Sunday, July 10, 2022

Multitenancy

 

This is a continuation of series of articles on hosting solutions and services on Azure public cloud with the most recent discussion on Multitenancy here This article discusses the architectural considerations in using CosmosDB for multitenant solutions.

A multitenant application solution can involve a CosmosDB storage for the following reasons: for near-limitless storage, as a document store, for multi-region availability and separation of read-write and read-only accesses, for high throughput and universal web access. Features of Azure Cosmos DB that support multitenancy include: 1) Partitioning ,  2) Managing request units, 3) Customer-managed keys, 4) isolation models and 5) hybrid approaches.

We begin partitioning with CosmosDB containers.
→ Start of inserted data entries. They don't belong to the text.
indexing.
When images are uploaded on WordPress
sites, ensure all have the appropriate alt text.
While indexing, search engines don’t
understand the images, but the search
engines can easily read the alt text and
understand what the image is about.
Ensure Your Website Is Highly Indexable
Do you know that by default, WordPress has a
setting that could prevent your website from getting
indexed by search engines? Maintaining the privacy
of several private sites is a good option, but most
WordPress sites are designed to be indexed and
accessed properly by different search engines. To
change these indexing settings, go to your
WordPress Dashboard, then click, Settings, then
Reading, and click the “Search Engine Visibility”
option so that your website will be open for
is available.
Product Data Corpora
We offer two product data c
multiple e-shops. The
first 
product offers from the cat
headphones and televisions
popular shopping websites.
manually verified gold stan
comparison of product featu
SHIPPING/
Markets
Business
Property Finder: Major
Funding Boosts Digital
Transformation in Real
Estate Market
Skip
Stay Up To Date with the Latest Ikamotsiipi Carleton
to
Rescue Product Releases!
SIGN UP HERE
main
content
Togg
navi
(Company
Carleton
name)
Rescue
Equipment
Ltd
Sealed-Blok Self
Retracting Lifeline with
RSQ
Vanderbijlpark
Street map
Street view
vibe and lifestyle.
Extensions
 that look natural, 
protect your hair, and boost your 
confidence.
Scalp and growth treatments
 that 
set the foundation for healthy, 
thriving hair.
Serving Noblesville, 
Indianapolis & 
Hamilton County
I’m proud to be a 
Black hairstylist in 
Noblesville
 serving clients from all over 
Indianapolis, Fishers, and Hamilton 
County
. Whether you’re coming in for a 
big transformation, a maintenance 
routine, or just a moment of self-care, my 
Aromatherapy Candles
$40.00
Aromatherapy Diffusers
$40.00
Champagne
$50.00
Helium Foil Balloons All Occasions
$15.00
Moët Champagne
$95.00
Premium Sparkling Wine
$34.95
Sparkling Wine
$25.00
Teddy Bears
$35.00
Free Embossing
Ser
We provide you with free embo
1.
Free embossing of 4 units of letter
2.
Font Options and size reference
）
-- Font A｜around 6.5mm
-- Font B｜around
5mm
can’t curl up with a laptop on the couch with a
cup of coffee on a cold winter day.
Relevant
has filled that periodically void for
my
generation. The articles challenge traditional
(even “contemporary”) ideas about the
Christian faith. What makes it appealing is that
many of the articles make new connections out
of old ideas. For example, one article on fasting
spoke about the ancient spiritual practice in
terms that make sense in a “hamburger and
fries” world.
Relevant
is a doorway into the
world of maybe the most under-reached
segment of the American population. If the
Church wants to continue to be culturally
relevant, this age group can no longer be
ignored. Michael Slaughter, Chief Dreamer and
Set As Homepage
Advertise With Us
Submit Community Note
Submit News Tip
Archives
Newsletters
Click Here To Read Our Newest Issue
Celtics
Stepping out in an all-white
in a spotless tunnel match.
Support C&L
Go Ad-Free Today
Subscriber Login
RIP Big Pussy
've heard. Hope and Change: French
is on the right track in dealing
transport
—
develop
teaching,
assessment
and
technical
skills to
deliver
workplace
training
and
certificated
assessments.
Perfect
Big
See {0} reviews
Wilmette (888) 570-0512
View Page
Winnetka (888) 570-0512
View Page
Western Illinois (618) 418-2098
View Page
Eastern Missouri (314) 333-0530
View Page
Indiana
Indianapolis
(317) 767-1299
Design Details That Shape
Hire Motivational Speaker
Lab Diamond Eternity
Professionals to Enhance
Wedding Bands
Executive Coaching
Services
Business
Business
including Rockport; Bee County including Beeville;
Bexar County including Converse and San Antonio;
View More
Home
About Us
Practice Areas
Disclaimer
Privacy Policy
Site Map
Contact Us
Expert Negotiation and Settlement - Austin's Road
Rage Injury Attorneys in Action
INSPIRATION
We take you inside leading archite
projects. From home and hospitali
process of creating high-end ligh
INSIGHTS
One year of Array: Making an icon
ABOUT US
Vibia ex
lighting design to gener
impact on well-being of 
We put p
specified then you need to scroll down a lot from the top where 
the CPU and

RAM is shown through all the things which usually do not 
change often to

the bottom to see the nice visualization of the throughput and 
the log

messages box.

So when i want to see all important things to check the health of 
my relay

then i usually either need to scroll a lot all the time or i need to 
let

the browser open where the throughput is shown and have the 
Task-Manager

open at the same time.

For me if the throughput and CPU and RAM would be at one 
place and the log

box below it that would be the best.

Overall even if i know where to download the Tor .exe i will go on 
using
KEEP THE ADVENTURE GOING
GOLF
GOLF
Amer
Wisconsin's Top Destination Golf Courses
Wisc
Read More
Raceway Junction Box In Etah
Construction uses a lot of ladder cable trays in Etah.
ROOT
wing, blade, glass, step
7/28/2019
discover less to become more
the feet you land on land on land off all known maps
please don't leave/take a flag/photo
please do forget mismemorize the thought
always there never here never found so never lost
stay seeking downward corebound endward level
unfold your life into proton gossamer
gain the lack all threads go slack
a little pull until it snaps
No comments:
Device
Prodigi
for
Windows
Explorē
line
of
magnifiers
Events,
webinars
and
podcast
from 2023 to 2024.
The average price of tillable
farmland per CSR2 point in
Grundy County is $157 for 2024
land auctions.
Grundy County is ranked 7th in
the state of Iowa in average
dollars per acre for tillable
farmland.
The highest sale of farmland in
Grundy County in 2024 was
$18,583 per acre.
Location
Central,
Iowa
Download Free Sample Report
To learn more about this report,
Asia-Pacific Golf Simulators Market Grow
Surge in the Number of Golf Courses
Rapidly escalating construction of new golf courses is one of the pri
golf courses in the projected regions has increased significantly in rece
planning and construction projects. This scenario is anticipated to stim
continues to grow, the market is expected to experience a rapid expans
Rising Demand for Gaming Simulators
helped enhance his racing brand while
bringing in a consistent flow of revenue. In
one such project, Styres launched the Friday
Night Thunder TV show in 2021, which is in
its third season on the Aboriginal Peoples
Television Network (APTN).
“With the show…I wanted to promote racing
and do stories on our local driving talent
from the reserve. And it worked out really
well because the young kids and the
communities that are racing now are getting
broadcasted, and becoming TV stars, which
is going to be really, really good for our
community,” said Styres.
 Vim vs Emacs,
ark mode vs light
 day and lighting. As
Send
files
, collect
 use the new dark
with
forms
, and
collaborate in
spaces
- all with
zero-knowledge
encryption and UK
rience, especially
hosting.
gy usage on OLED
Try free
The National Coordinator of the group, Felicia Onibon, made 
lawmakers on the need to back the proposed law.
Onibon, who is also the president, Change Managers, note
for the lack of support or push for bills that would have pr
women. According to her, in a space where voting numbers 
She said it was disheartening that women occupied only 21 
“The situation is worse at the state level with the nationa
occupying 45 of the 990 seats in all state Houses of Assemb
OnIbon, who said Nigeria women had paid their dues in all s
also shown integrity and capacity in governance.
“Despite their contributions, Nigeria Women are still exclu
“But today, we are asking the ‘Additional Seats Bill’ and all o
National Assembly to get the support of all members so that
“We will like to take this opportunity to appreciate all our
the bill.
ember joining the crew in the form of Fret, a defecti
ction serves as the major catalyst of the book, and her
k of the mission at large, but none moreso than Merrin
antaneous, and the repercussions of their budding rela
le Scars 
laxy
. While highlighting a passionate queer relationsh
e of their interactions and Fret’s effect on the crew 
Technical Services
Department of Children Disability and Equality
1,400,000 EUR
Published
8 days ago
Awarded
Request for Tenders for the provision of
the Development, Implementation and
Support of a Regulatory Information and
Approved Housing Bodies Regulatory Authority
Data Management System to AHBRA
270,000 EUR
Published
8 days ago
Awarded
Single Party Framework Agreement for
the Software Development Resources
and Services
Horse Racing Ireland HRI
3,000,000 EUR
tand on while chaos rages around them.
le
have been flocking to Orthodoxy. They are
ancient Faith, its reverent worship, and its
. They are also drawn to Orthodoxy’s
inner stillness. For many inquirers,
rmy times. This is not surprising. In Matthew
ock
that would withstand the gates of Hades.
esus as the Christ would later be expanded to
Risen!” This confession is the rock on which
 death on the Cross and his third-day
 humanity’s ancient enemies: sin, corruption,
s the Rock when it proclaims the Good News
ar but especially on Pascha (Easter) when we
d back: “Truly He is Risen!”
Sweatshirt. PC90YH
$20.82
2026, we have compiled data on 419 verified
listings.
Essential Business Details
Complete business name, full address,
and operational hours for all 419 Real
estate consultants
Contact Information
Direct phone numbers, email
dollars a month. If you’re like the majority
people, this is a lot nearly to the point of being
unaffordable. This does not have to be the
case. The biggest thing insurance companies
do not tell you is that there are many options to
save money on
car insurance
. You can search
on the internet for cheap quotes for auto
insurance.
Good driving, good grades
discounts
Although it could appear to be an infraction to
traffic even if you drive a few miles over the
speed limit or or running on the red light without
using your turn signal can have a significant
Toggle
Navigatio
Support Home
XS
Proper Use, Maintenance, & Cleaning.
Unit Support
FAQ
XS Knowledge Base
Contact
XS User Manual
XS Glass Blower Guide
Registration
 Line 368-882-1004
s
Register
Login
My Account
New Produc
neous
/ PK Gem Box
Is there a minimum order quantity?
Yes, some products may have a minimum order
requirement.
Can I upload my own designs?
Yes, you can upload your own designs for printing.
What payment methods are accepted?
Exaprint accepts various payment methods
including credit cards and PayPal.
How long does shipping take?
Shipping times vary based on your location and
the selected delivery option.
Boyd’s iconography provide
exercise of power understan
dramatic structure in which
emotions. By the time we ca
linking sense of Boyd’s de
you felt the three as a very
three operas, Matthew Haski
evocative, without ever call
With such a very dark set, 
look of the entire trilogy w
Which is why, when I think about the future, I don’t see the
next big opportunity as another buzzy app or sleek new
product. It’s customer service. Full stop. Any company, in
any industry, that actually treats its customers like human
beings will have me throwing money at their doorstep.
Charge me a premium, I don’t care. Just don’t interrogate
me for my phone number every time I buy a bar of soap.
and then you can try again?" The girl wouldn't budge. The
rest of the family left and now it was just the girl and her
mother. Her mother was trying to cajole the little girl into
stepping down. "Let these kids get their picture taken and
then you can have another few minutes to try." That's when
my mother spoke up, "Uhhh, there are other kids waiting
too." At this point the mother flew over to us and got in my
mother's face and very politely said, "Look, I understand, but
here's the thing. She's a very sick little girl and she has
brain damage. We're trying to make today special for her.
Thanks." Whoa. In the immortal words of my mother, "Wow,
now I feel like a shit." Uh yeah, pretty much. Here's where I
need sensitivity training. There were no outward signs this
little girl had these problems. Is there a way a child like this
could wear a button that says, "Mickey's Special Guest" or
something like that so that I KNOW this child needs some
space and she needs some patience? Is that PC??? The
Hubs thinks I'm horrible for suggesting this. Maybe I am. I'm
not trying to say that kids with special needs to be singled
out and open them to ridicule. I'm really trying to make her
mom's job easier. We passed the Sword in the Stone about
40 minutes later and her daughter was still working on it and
We create containers that are shared across multiple tenants. The tenant identifier can be used as a partition key or multiple partition keys can be used for a single tenant. A well-planned partitioning strategy implements sharding pattern. A shard typically contains items that fall within a specified range determined by one or more attributes of data. These attributes form the shard key and should be static since they are not based on the data that might change. This helps with physically organizing the data. All data accesses are directed towards the appropriate shard.  The sharding logic can be implemented as part of the data access code or it could be implemented by the data storage system. CosmosDB spreads the tenants across multiple physical nodes to achieve a high degree of scale.

CosmosDB’s pricing model is based on the number of request units per second that are provisioned or consumed. A request unit is a logical abstraction of the cost of database operation or query. Throughput is a defined number of request units per second that is provisioned for a workload. The determination of throughput affects the performance and price of CosmosDB resources.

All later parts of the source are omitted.